Trump's new nominee to head the Interior Department comes from columns A and B. David Bernhardt has been up until now the acting secretary for that department, having been elevated into the position after Ryan Zinke ducked out amidst a shower of ethics investigations. Before joining Team Trump, however, he had settled into a lucrative lobbying career—one so extensive that upon joining the department, he had to walk around with a small card listing off his 26 recent clients in order to keep track of which things he would ostensibly be required to recuse himself from.
He is not, however, the sort to ruin an effort at the most efficient possible sucking-up of our natural resources with tawdry scandals. There will be no Zinke-level scandal eruptions; Bernhardt is devoted to doing things by the book, so that the tweaks made to American policy under his own management are not so easily undone.

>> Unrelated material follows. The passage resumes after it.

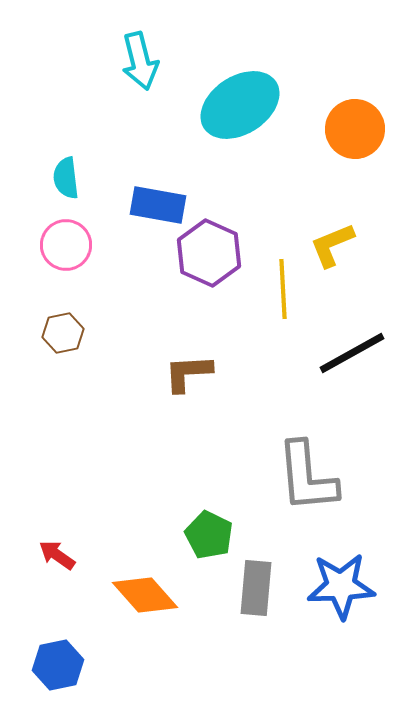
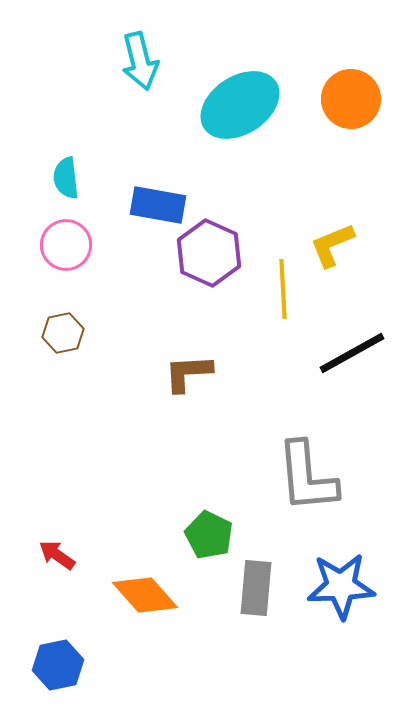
orange circle: moved 4 px left, 30 px up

At least, that's what we thought. In practice, Bernhardt seems to have stepped in it with a set of eyebrow-raising decisions during Trump's imposed federal shutdown.
After pictures of national parks overrun with trash and stopped-up toilets began to irritate the American people, Bernhardt ordered the most popular parks to stay open and clean up the damage by dipping into each park's long-term maintenance purse, a decision which will have budget ramifications for the next 10 years. That decision was seen as an effort to gloss over the very real damage being done to both the parks and the economies that rely upon them, so that the pictures would stop appearing on the nightly news.
Bernhardt's more curious move, however, was suddenly recalling at least 40 furloughed workers—non-essential personnel, in the prior judgment of his department—in order to continue Trump administration efforts to speedily expand oil and gas drilling on federal lands and waters. And the Bureau of Land Management somehow managed to stay almost entirely open "in order to comply," in their words, "with the administration's America First energy strategy." This meant that new industry drilling applications continued to be processed and accepted even as many of the government functions Americans not in industries David Bernhardt has served as lobbyist to remained shuttered.
Those moves are now being scrutinized by watchdog groups, and Bernhardt can expect to be grilled on them by a new Democratic House with near-zero patience for the sort of stunts that Trump's government appointees so regularly got away with under Republican oversight. The question is not only whether these moves to seemingly tactically protect Trump administration priorities during the shutdown were ethical, but whether Bernhardt and others skirted the law in order to pull them off.
Those will be among the questions being asked today in a hearing of the now majority-Democratic Appropriations subcommittee for the Interior. It is likely that Bernhardt himself will be summoned to answer them sooner or later.